Did I tell you about my great-grandfater Fulk FitzWarin? He was so mad at King John he became an outlaw -- he was the real person on whom the story of Robin Hood was based. My great-grandmother Maud le Vavaseur, who went with him, was the model for Maid Marian. I have some powerful women grandmothers in that line.

A couple of the grandfathers I am particularly proud of were prison inmates: Dr. Thomas John Bonham, who was a member of parliament, was sent to Newgate prison for insisting that surgeons (he was one) were also physicians, but sued and won and ever after, surgeons are known to also be  physicians; and The Rev. John Lothropp, who went to prison (The Clink, no less) for insisting that church and state must be separate, and was finally deported to the colonies where he had a part in ensuring that separation of church and state was the law in the newly forming country. Maybe that's why that one has always been so important to me.

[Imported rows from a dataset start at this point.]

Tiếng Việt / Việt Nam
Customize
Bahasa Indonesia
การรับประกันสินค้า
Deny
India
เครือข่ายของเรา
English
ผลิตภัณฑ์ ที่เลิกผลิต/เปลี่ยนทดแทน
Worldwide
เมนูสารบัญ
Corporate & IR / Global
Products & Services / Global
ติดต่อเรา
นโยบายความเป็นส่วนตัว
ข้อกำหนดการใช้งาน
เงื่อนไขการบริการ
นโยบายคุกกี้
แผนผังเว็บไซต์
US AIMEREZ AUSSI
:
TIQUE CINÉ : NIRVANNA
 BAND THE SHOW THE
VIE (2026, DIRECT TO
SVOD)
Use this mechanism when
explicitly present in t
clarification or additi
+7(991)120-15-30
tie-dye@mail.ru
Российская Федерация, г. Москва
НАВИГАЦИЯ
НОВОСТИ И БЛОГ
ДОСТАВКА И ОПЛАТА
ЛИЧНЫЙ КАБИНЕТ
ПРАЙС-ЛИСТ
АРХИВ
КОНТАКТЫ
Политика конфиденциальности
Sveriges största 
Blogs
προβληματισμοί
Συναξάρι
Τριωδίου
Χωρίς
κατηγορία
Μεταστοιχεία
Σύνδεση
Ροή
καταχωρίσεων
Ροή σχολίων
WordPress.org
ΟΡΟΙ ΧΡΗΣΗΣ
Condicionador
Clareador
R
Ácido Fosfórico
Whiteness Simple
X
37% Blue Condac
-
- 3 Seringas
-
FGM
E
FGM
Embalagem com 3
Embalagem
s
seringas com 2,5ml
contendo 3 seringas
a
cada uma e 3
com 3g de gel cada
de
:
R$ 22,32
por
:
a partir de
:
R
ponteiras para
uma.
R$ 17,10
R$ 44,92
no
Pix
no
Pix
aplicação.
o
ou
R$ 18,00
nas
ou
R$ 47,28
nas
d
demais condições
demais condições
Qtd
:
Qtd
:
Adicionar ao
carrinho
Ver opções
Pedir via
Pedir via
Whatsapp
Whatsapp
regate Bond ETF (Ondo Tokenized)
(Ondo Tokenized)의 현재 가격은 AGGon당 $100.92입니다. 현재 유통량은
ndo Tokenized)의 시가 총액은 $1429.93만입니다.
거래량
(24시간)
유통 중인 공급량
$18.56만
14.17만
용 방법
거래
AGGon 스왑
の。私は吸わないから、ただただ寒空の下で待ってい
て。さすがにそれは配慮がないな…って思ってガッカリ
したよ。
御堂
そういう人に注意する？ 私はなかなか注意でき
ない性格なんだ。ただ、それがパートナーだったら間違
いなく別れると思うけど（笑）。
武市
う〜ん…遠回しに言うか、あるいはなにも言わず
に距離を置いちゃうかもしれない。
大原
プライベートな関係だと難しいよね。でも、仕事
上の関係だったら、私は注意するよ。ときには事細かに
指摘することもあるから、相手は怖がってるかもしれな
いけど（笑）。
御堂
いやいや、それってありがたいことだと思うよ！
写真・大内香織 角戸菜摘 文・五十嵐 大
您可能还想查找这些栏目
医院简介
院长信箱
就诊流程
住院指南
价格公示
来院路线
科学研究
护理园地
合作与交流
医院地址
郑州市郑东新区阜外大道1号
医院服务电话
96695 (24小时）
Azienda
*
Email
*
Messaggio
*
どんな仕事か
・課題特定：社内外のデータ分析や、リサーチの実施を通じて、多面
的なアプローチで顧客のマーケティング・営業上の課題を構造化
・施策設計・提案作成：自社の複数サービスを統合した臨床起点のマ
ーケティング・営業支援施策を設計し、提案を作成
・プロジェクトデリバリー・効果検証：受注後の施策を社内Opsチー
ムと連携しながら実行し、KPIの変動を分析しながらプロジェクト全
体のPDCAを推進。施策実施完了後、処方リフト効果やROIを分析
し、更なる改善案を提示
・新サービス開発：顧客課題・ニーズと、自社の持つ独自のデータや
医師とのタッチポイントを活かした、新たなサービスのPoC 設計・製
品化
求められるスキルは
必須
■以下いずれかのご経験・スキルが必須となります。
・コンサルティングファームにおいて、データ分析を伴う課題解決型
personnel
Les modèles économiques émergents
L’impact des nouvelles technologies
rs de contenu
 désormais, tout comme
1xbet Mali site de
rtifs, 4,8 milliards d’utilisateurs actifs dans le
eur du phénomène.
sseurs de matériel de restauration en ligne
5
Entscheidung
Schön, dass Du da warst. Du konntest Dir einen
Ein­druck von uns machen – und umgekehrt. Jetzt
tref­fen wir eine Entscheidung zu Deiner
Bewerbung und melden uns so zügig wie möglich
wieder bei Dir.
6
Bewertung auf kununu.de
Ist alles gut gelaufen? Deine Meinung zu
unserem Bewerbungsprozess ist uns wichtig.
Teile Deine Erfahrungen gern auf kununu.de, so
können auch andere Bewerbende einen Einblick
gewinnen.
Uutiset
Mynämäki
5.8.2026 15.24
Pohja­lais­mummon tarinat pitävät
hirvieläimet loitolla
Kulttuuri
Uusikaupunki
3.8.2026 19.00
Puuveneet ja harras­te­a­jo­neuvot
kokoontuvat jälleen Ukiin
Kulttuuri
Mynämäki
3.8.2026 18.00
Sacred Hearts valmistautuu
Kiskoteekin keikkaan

As you can see, my branch of the family left Europe for America. Several of them, the Fullers, sailed on the Mayflower. Edward Fuller, my grandfather, did not survive more than a few weeks after landing, and his wife died even faster. That was a hard voyage and there were illnesses here they had not encountered before. Their son, Samuel, went to live with his uncle Samuel, who was the first physician in the new colony -- he had managed to get medical training before sailing because he knew they would need a doctor. The younger Samuel, who is my direct ancestor, grew up to marry Jane Lothropp, daughter of the Rev. John. Many other ancestors arrived within the next few years. They fought in the revolutionary war. They founded the country, shaped the constitution. They fought on both sides of the civil war. They made their way west via Tennessee and Kentucky and Indiana and settled in California, where I was born five generations later. It went downhill from there.

And yes, way back there in antiquity, Attila the Hun really was my ancestral great-grandpa. Who knew?